Special Dives & Events
Catching your dinner can be exciting and challenging. Like many places around the world, here in southern California, many scuba divers enjoy hunting. Responsible hunting means that you follow the laws and regulations of the local area. If you don't, you not only will be levied with heavy fines, confiscation of your dive gear and any catch, you may also be arrested. You also effect the environment that we all want to preserve whether you hunt or not.
Season: Recreational lobster season opens at 12:00:01 AM on the Saturday preceding the first Wednesday of October and closes at 12:00:00 PM (midnight) on the first Wednesday after the 15th of March.
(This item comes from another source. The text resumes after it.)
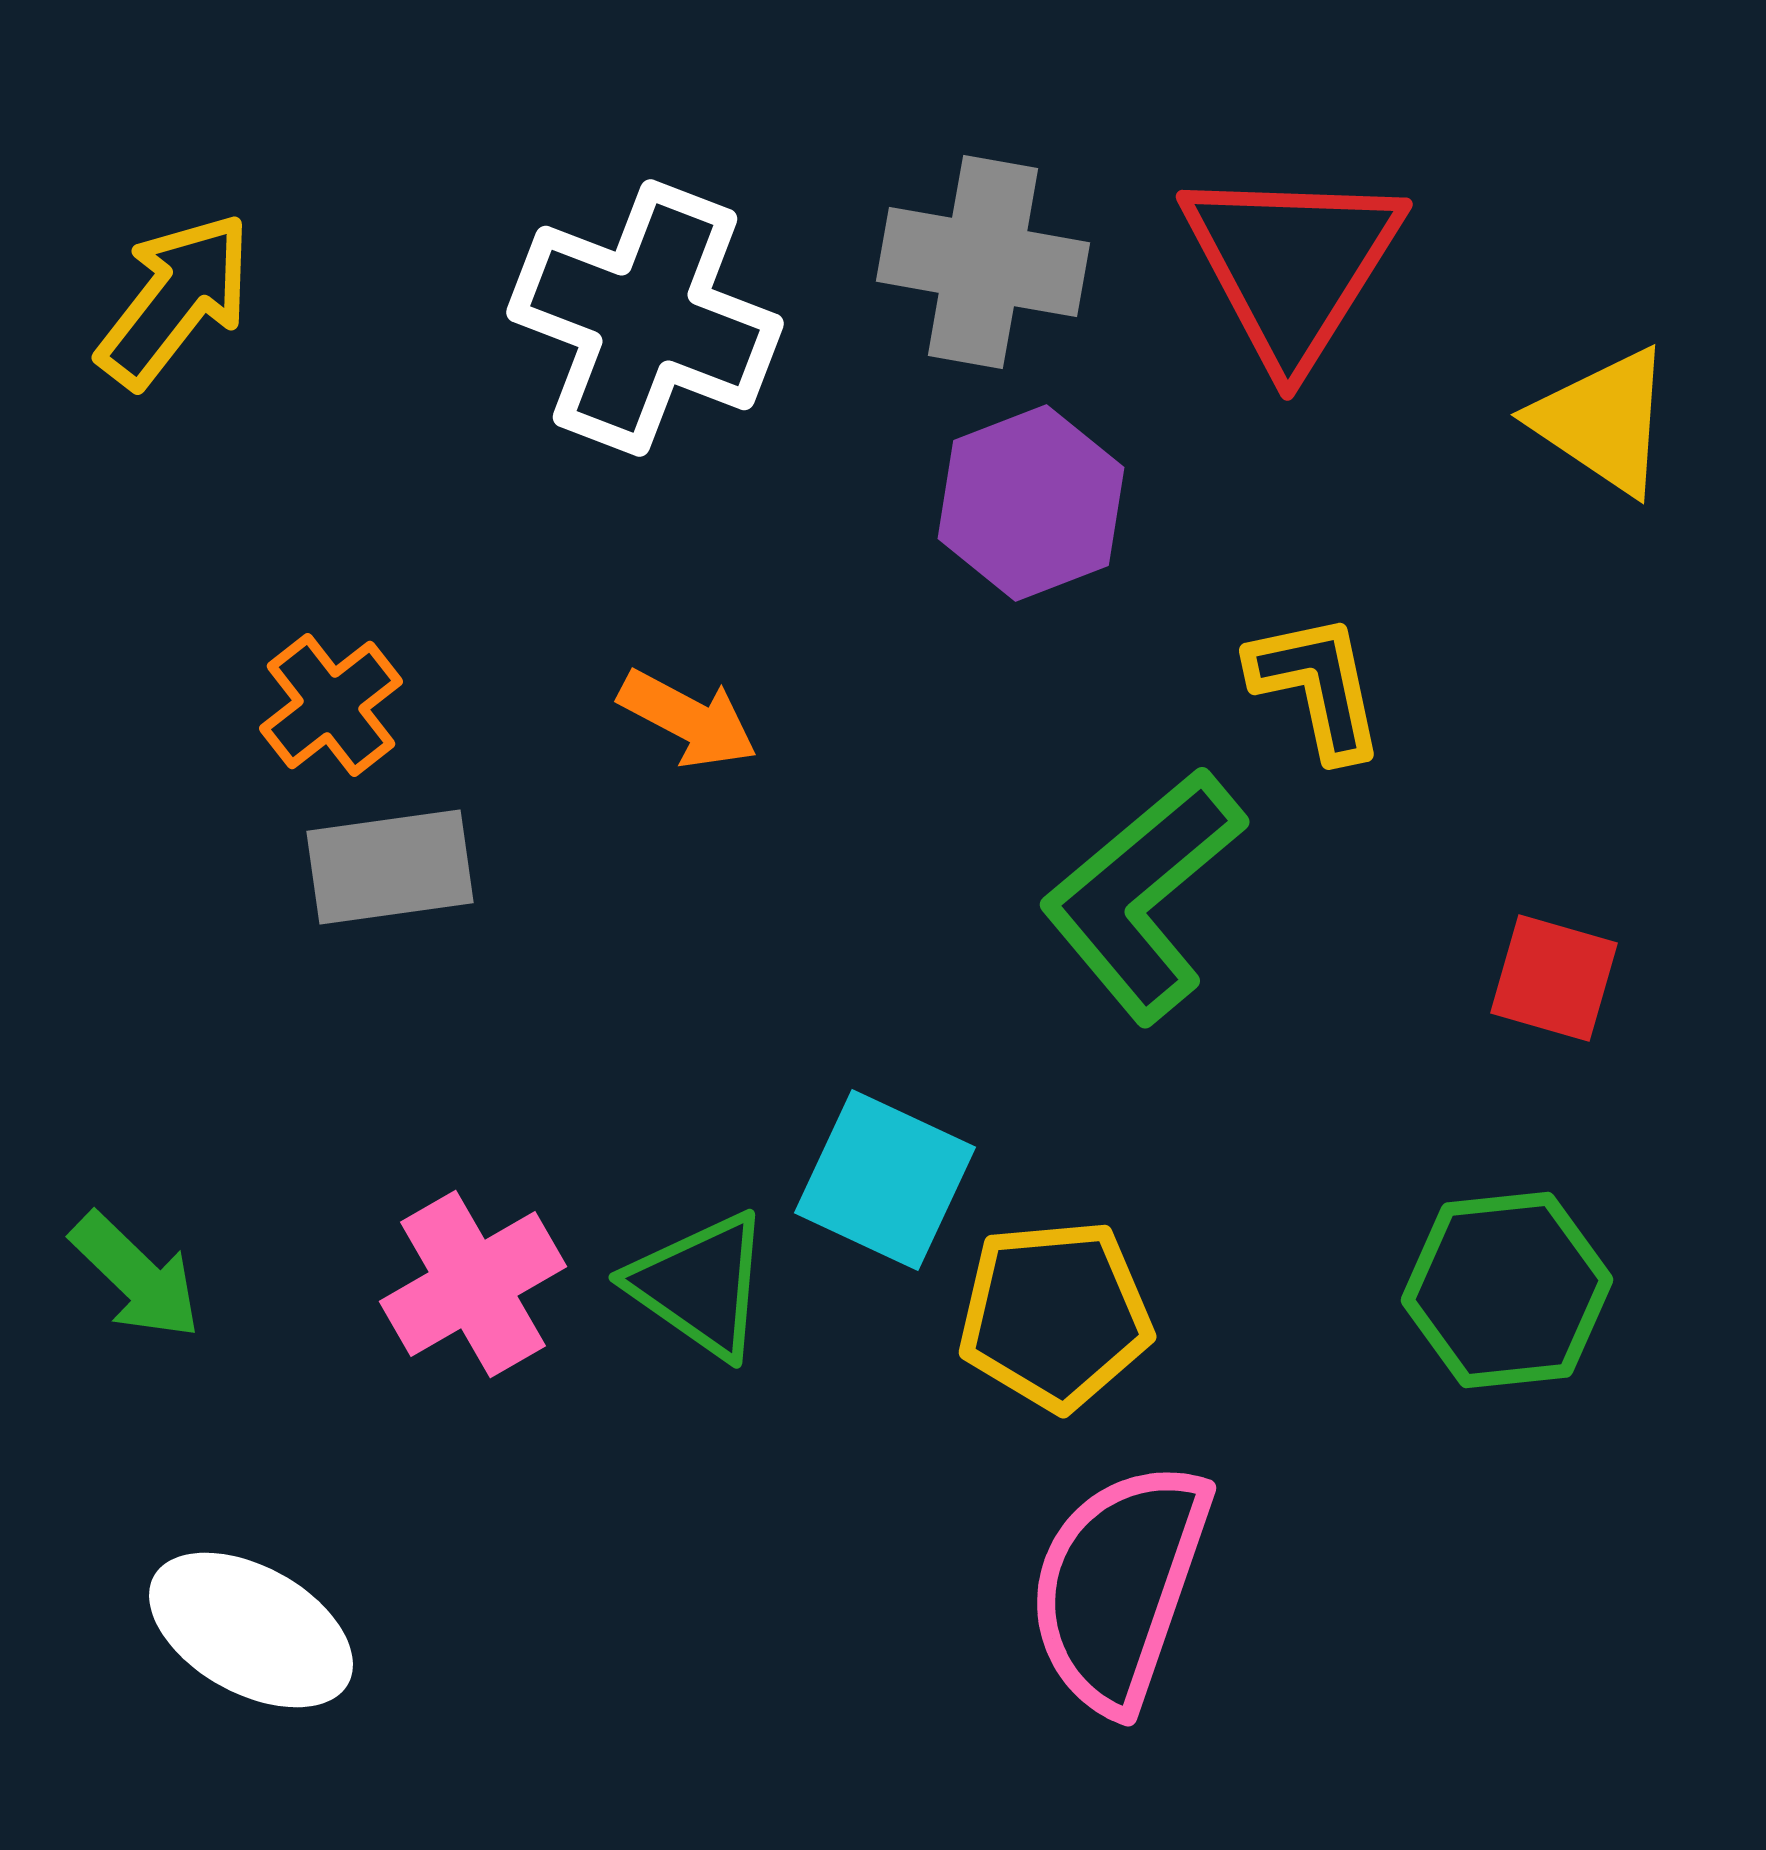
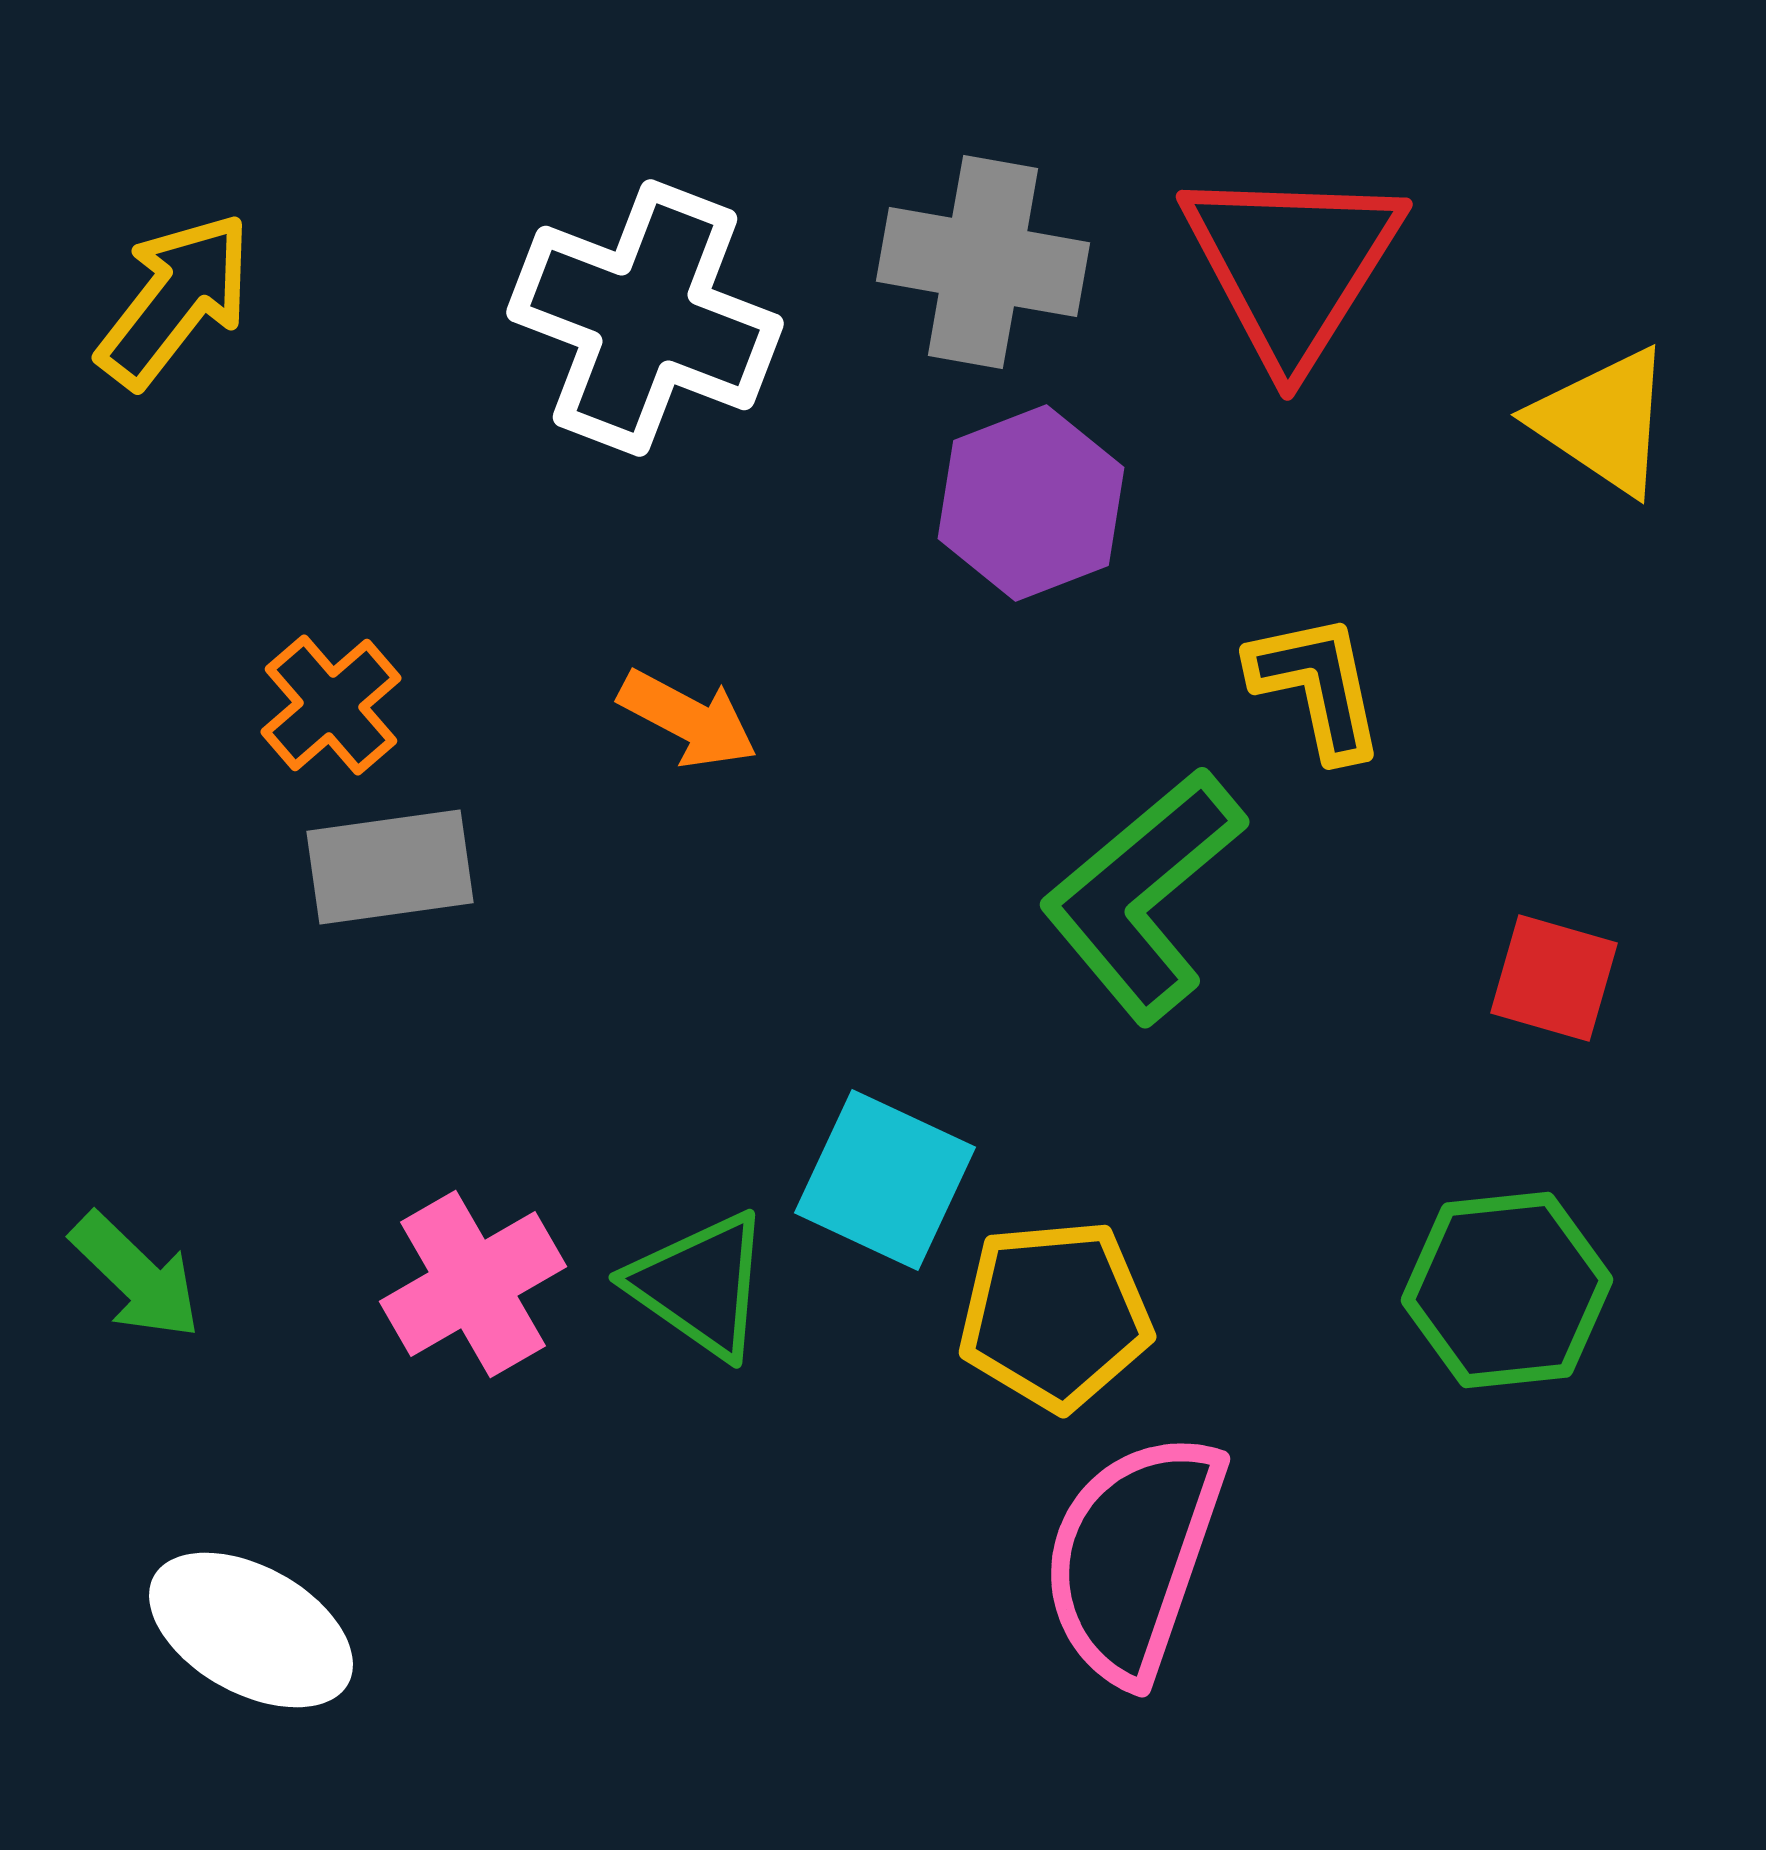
orange cross: rotated 3 degrees counterclockwise
pink semicircle: moved 14 px right, 29 px up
** Saturday, October 1, 2016 through Wednesday, March 22, 2017
** Saturday, September 30, 2017 through Wednesday, March 21, 2018
How to Catch: take a California Lobster Hunter Specialty course.
Where do you find them: they can be shallow or deep or any where in between. Lobsters move depending on the time of year, the weather and if they are molting.
What gear do I need to catch them: CA Fishing License and Lobster Report Card, lobster gauge, dive light(s), thick dive gloves and game bag and all the regular scuba gear.
How many can a diver catch: you may not land more than seven California spiny lobsters on any given day, and may not have more than seven in their possession at any time; this includes any at home in the freezer (bag and daily possession limit) According to Section 29.90(b) T14, CCR, the daily recreational bag limit is seven lobsters per person. Additionally, Section 1.17 states that no more than one daily bag limit may be taken or possessed by any one person unless otherwise authorized (see Declaration for Multi-Day Fishing Trip, Section 27.15 T14, CCR), regardless of whether they are fresh, frozen or otherwise preserved. This means that if you have a limit of seven lobsters at home, you cannot go out and get more lobsters until the first limit is disposed of in some way (eaten, given away, etc).
Did you know: The largest lobster recorded was caught off the coast of Nova Scotia, Canada, and weighed 44.4 lbs (20.14 kg); it was between 3 and 4 ft (0.9 to 1.2 m) long. Scientists think it was at least 100 years old.